The E2E run timed out on:

  • Saving config presets (wizard not hidden in time).
  • Importing config (file input not found or not ready).
  • Exporting config (download event never fired).
  • Activity tab toggle (locator never became clickable).
  • Calendar seed verification (expected text never appeared).

The earlier steps (unit tests, build, PHPUnit, seeding) succeeded, so the environment was mostly fine. This points to UI timing or selector fragility.

Why this is likely flaky

Common Playwright failure modes in CI:

  • UI transitions are slower on shared runners.
  • Selectors rely on labels or IDs that are conditionally rendered.
  • The app is still loading data when assertions run.
  • The test expects a download event but the UI does not trigger it.

Hardening ideas

1) Make UI state explicit

  • Wait for a known stable element after each nav step.
  • Use expect(locator).toBeVisible() before clicking.

2) Improve selectors

  • Prefer data-testid over text or label selectors.
  • Avoid IDs that are created dynamically.

3) Add targeted waits

  • Wait for network idle only where it makes sense.
  • Replace waitForTimeout with UI state checks.

4) Isolate heavy tests

  • Move config import/export into a separate spec.
  • Run stateful tests serially to avoid interference.

Observability

The run already uploads Playwright reports and traces.
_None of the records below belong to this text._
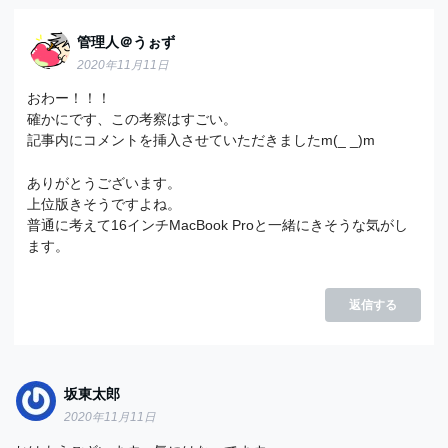
管理人＠うぉず
2020年11月11日
おわー！！！
確かにです、この考察はすごい。
記事内にコメントを挿入させていただきましたm(_ _)m
ありがとうございます。
上位版きそうですよね。
普通に考えて16インチMacBook Proと一緒にきそうな気がし
ます。
返信する
坂東太郎
2020年11月11日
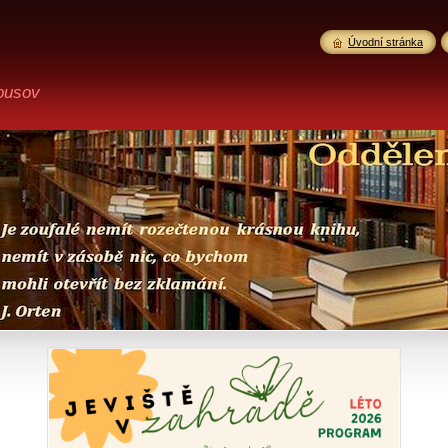
Úvodní stránka
ousov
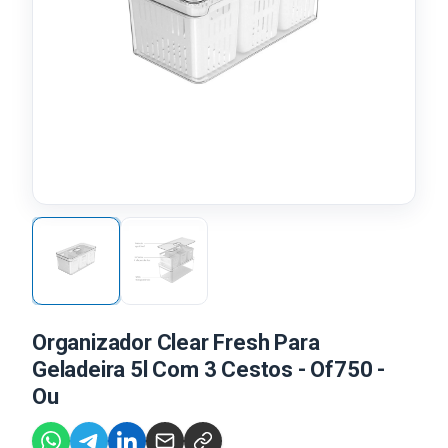
Organizador Clear Fresh Para
Geladeira 5l Com 3 Cestos - Of750 -
Ou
Next move is to open the trace and compare timing differences between local and CI.

Next changes I will try

  • Add data-testid for wizard, preset save button, and file input.
  • Make the export button assert that a click triggers a download.
  • For calendar checks, wait for the seed to finish, then assert on a stable list item.

Takeaway

The pipeline is correct; the UI tests need to be more deterministic under CI load. Fixing that should bring the job back to green.